In this model, the awake state has a high activation level, input is externally dependent, meaning a significant portion of the brain’s energy is directed toward processing information gathered from the outside world, and the brain’s neuronal processing system is heavily influenced by a group of neurotransmitters called monoamines. NREM, despite being a sleeping state, experiences few hallucinatory activities due to its weak activation and modulation levels and both external and internal information input processing capabilities. In contrast, REM experiences more frequent and vivid dreaming due to high activation levels, its shift from external to internal information-dependent processing, and its cholinergic neurotransmitter dominant modulation system (Tsunematsu, 2023).

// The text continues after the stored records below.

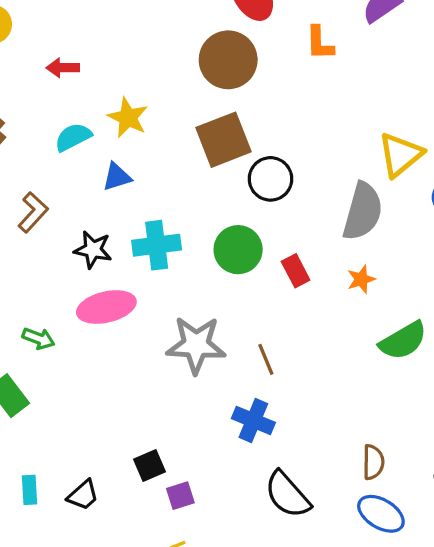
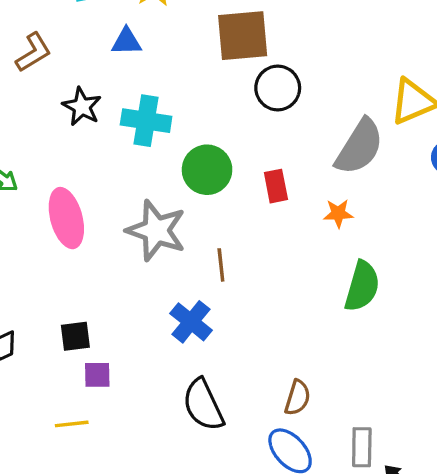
green circle: (238, 250) -> (207, 170), moved
pink ellipse: (106, 307) -> (66, 218), moved, turned 72
green semicircle: (403, 341) -> (362, 286), turned -60

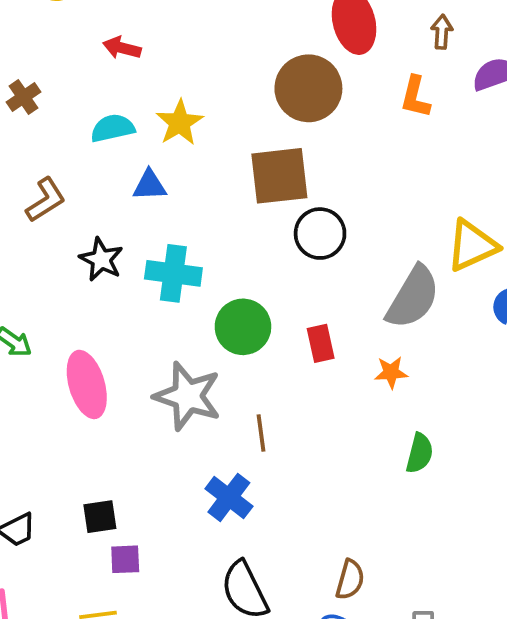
green semicircle: (362, 286) -> (420, 453), size x0.7

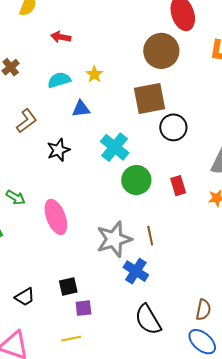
yellow star: (180, 123) -> (94, 74), size x0.7
black star: (101, 259) -> (58, 150), turned 30
cyan cross: (173, 273) -> (115, 147), moved, turned 36
gray star: (188, 396) -> (114, 239), moved, turned -30

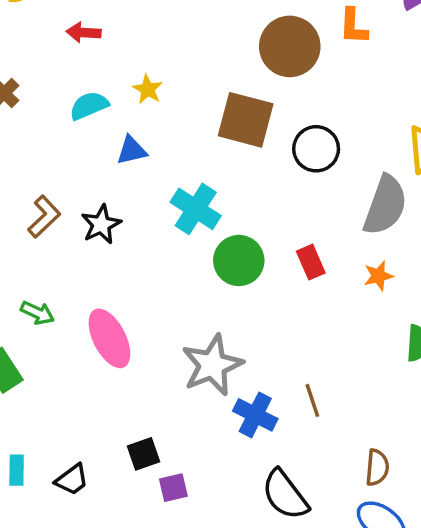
brown circle: (161, 51) -> (290, 46), moved
brown square: (149, 98) -> (246, 120), turned 32
brown L-shape: (27, 121) -> (44, 217), moved
black circle: (173, 127) -> (316, 149), moved
brown line: (150, 236) -> (312, 400), moved

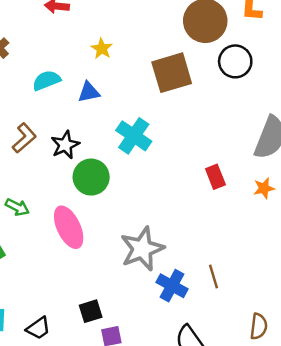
cyan semicircle: (89, 106) -> (46, 80), moved
brown square: (246, 120) -> (172, 73), turned -33
black circle: (316, 149) -> (235, 61), moved
green circle: (239, 260) -> (91, 177), moved

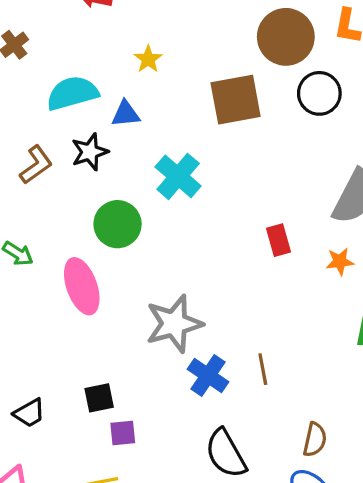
cyan semicircle: (46, 80) -> (72, 93), size x1.4
black star: (65, 145) -> (90, 152), moved

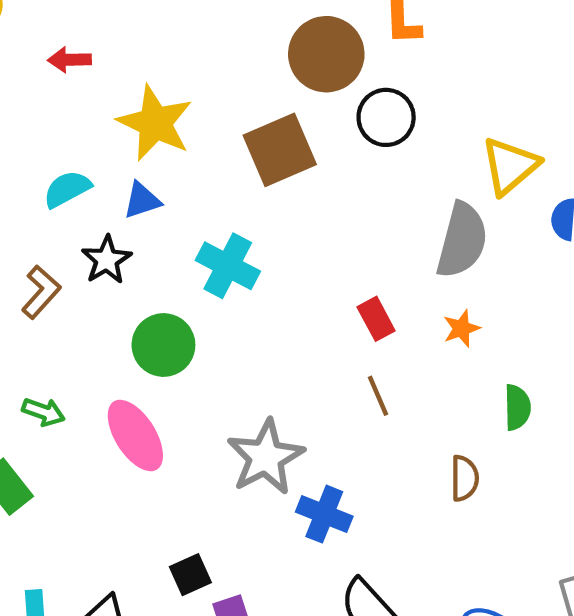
yellow star: (148, 59) -> (155, 123), size x2.0
cyan semicircle: (72, 93) -> (67, 189), size x0.7
brown line: (263, 369) -> (378, 396), moved
brown semicircle: (315, 440) -> (464, 478), moved

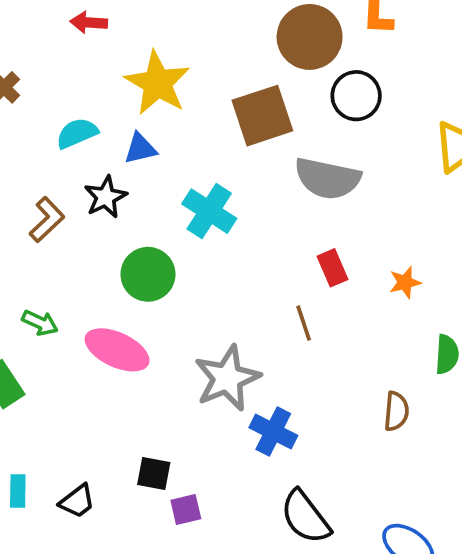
gray semicircle: (462, 240) -> (328, 178), moved, turned 82
brown line: (378, 396) -> (304, 323), moved
pink ellipse: (135, 436) -> (117, 350), turned -38
black square: (190, 575) -> (154, 473), turned 30

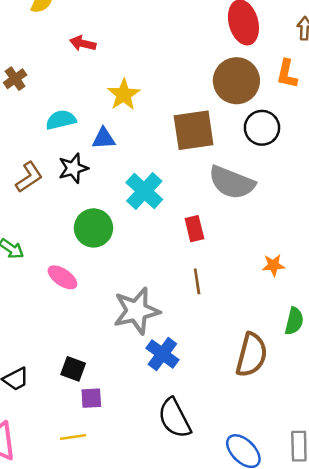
yellow star: (157, 83) -> (124, 95), size x0.7
red rectangle: (332, 268) -> (194, 229), moved
pink ellipse: (117, 350) -> (62, 277), size x0.7
brown semicircle: (396, 411) -> (252, 355), size x1.6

Dopaminergic Forebrain Mechanism

While many believe that dreaming originates in the brainstem, it has also been hypothesized that the forebrain controls dream generation. It has been shown that REM and dreaming are dissociable states, so in this alternative theory, it is proposed that the foundational generation of REM and dreaming may be different as well. Here, the brainstem is believed to control REM sleep and is only one of the factors that can activate the forebrain to initiate dreaming. The forebrain is also activated by a part of the brain called the mesocortical-mesolimbic dopamine system. This part of the brain is also known as the “seeking system” and is widely thought to be involved in emotional anticipation and behavior motivation. As a result, this region is thought to convey the emotional drive and motivation involved in dream generation, increasing dream activity during heightened emotional states in both REM and NREM stages (Gao et al., 2023).

Conclusion

Despite the immense difficulty researchers face when studying the neural mechanisms behind how we dream, researchers are continually finding new, innovative ways to further understand the sleeping mind. New theories are constantly being developed and expanded upon, opening debates on which theories lie closest to the truth. As more research comes out, our knowledge of the mind will continue to grow, and with that, we come closer to understanding a pivotal part of what makes us all human.